La Terrasse

"La culture est une résistance à la distraction" Pasolini

Avignon - Entretien Alain Timar

Le théâtre résiste

Le théâtre résiste - Critique sortie Avignon / 2010

Publié le 10 juillet 2008

Le directeur du Théâtre des Halles présente deux créations, Simples mortels d’après le roman de Philippe de la Genardière, et Rhinocéros de Ionesco, créé au Festival de Séoul avec des acteurs coréens.

Après avoir monté Rhinocéros en Hongrie en 1989, vous décidez aujourd’hui de mettre la pièce en scène avec des acteurs coréens ? Comment ce projet est-il né ?
 
Alain Timar : J’ai un souvenir marquant de ma mise en scène de Rhinocéros en Hongrie en 1989, l’année de la fin du bloc de l’Est : nous vivions alors l’agonie du rhinocéros au jour le jour ! Depuis les choses ont bien changé, les idéologies se sont effondrées. Avec la mondialisation, on ne peut pas mettre en scène Rhinocéros comme Ionesco l’envisageait, c’est-à-dire en dénonçant les systèmes totalitaires. Le rhinocéros aujourd’hui, c’est tout à fait autre chose : il existe toujours, encore faut-il le dénicher. C’est la question que je pose dans cette mise en scène. L’angle d’attaque vise la personne même. Prenez un miroir, regardez-vous, vous y verrez peut-être le pire ennemi qui soit, c’est-à-dire vous-même. Dans vous-même vous pouvez reconnaître l’autre, ami ou ennemi. Toute la question est là. Cette nouvelle vision dépasse largement la dénonciation des systèmes totalitaires, elle dénonce les travers de l’être humain.
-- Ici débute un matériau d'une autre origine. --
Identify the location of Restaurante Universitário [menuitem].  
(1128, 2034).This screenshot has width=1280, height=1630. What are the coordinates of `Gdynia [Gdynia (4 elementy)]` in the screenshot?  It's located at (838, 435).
Dans cette mise en scène, pas de cris, pas de grimaces, pas de transformation physique, pas de masques : la recherche de ce rhinocéros devient beaucoup plus inquiétante, diffuse et silencieuse, sans exclure l’humour. A tel point que les comédiens vont se demander où se cachent ces rhinocéros, ils vont se taire et chercher autour d’eux, en eux, voire même dans la salle. Le spectacle a été créé et produit par le Festival de Séoul, l’un des plus importants d’Asie. Phippe Salord a développé le lien avec le festival. J’ai choisi un musicien percussionniste et l’équipe des comédiens, qui ont une belle capacité à aborder le silence, où le regard est très important.    
 
« Cette nouvelle vision dépasse largement la dénonciation des systèmes totalitaires, elle dénonce les travers de l’être humain. »
 
Pourquoi avez-vous voulu adapter et mettre en scène Simples mortels de Philippe de Genardière ?
 
A. T. : J’ai rencontré Philippe de la Genardière aux rencontres littéraires de Cassis. J’ai lu plusieurs de ses romans, dont l’un, Simples mortels, m’a fasciné. Il m’a donné carte blanche pour l’adaptation. C’est la première fois que j’entendais une parole de cette qualité sur cette décennie incroyable de 1990 à 2001. Le roman s’arrête à l’effondrement des Twin Towers. Le ton de l’épique m’a profondément ému, et permet de regarder cette époque avec de la hauteur, à travers l’histoire d’une famille.
 
Comment définissez-vous la postmodernité ?
 
A. T. : L’an 2000 a été fêté dans l’euphorie, et le 11 septembre marque le passage à un nouveau millénaire, et à un état un peu plus conscient de l’état du monde. Dans les années 90 on pensait être dans une modernité incroyable puis nous avons été estourbis. L’auteur parle de toutes ces illusions, et malgré la gravité de la situation et l’angoisse, il place beaucoup d’espoir dans l’individu, dans sa capacité à réagir et à penser. J’ai construit le spectacle à travers cinq personnages archétypiques de notre société, l’employé de banque, la secrétaire de direction, qui mène tambour battant sa carrière, le couple qui vient de se marier, le jeune homme altermondialiste avec des rêves et révoltes plein la tête. Ils sont porteurs d’un récit et des contacts se nouent entre eux, pas forcément explicités par la parole. Les deux spectacles expriment une analyse philosophique et politique de notre société. Le théâtre résiste au formatage, ce qui est d’autant plus nécessaire qu’une méfiance malsaine se développe contre ce qui est de l’ordre de la pensée et des arts.

Propos recueillis par Agnès Santi


Avignon Off. Rhinocéros d’Eugène Ionesco, mise en scène Alain Timar, du 8 au 29 juillet, relâche le 18, à 11h, et Simples Mortels d’après le roman de Philippe de la Génardière (Actes Sud), mise en scène Alain Timar, mêmes dates à 14h, au Théâtre des Halles, rue du Roi René. Tél : 04 90 85 52 57.